There are a few different approaches. But in the simplest, we think of a training corpus as an ordered list of words, \(w_1, w_2, \dotsc, w_T\). Each word in the corpus \(w_t\) has an associated context \(C_t\), which is a collection of surrounding words.

For a given word \(w_t\) in the corpus, the probability of seeing another word \(w_c\) in its context is \(p(w_c|w_t;\theta)\). Therefore, the probability that a word sees all of the surrounding context words \(w_c\) in the training corpus is \[\prod_{w_c \in C_t} p(w_c|w_t;\theta).\] To get the total probability of seeing our training corpus, we just take the product over all words in the training corpus. Thus, \[p(\textrm{corpus};\theta) = \prod_{w_t}\prod_{w_c \in C_t} p(w_c|w_t;\theta).\]

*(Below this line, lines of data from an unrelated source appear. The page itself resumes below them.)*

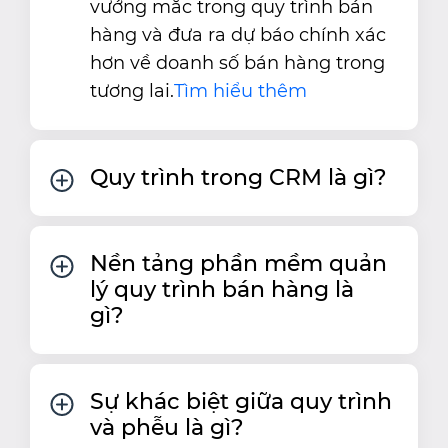
vướng mắc trong quy trình bán
hàng và đưa ra dự báo chính xác
hơn về doanh số bán hàng trong
tương lai.
Tìm hiểu thêm
Quy trình trong CRM là gì?
Nền tảng phần mềm quản
lý quy trình bán hàng là
gì?
Sự khác biệt giữa quy trình
và phễu là gì?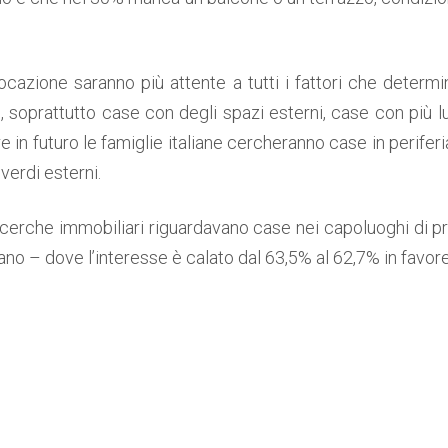
locazione saranno più attente a tutti i fattori che dete
e, soprattutto case con degli spazi esterni, case con pi
e in futuro le famiglie italiane cercheranno case in periferi
verdi esterni.
icerche immobiliari riguardavano case nei capoluoghi di p
ano – dove l’interesse è calato dal 63,5% al 62,7% in favor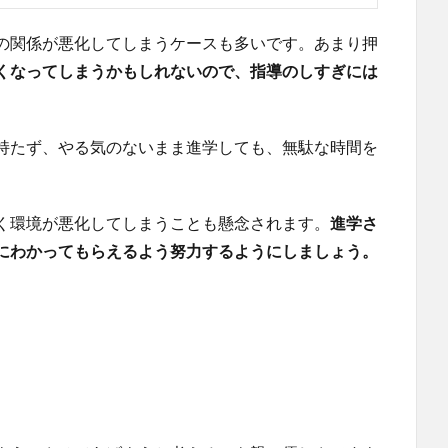
の関係が悪化してしまうケースも多いです。あまり押
くなってしまうかもしれないので、指導のしすぎには
持たず、やる気のないまま進学しても、無駄な時間を
く環境が悪化してしまうことも懸念されます。
進学さ
にわかってもらえるよう努力するようにしましょう。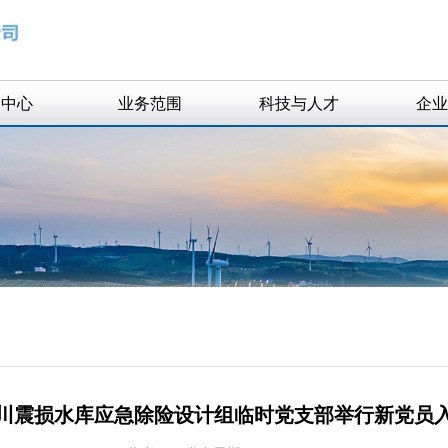
闻中心
业务范围
科技与人才
企业
业新闻
水规划与研究
科研项目
知公告
勘测设计
获奖项目
生态景观
精英团队
工程总承包
智慧水利
工程技术咨询
工程监理
川震损水库应急除险设计组临时党支部举行新党员
资质证书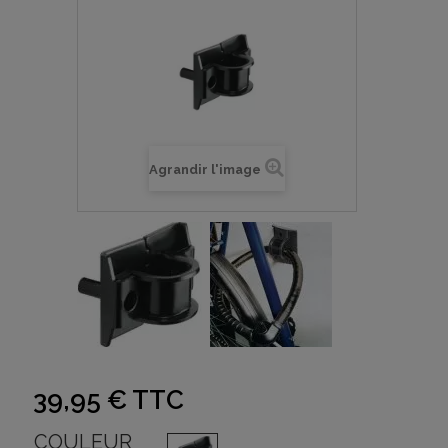
Agrandir l'image
39,95 €
TTC
COULEUR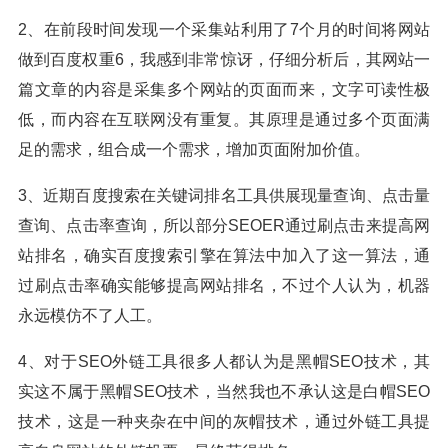
2、在前段时间发现一个采集站利用了7个月的时间将网站
做到百度权重6，我感到非常惊讶，仔细分析后，其网站一
篇文章的内容是采集多个网站的页面而来，文字可读性极
低，而内容在互联网没有重复。其原理是通过多个页面满
足的需求，组合成一个需求，增加页面附加价值。
3、近期百度搜索在关键词排名工具供展现量查询、点击量
查询、点击率查询，所以部分SEOER通过刷点击来提高网
站排名，确实百度搜索引擎在算法中加入了这一算法，通
过刷点击率确实能够提高网站排名，不过个人认为，机器
永远模仿不了人工。
4、对于SEO外链工具很多人都认为是黑帽SEO技术，其
实这不属于黑帽SEO技术，当然我也不承认这是白帽SEO
技术，这是一种夹杂在中间的灰帽技术，通过外链工具提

Now that we have the objective function, \(f(\theta) = p(\textrm{corpus};\theta)\), it's just a matter of choosing the parameters \(\theta\) that maximize \(f\).^{9} Depending on how the probability distribution is parametrized by \(\theta\), this optimization problem can be solved using neural networks. For this reason, this method is also called a neural language model (NLM).

There are actually more layers of abstraction and bits of brilliance between theory and implementation. While I hope that I've managed to give you some understanding on where research is proceeding, the successes of the current word embedding methods are still rather mysterious. The intuition we've developed on the way is still, as Goldberg, et. al. wrote, "very hand-wavy" (Goldberg 2014).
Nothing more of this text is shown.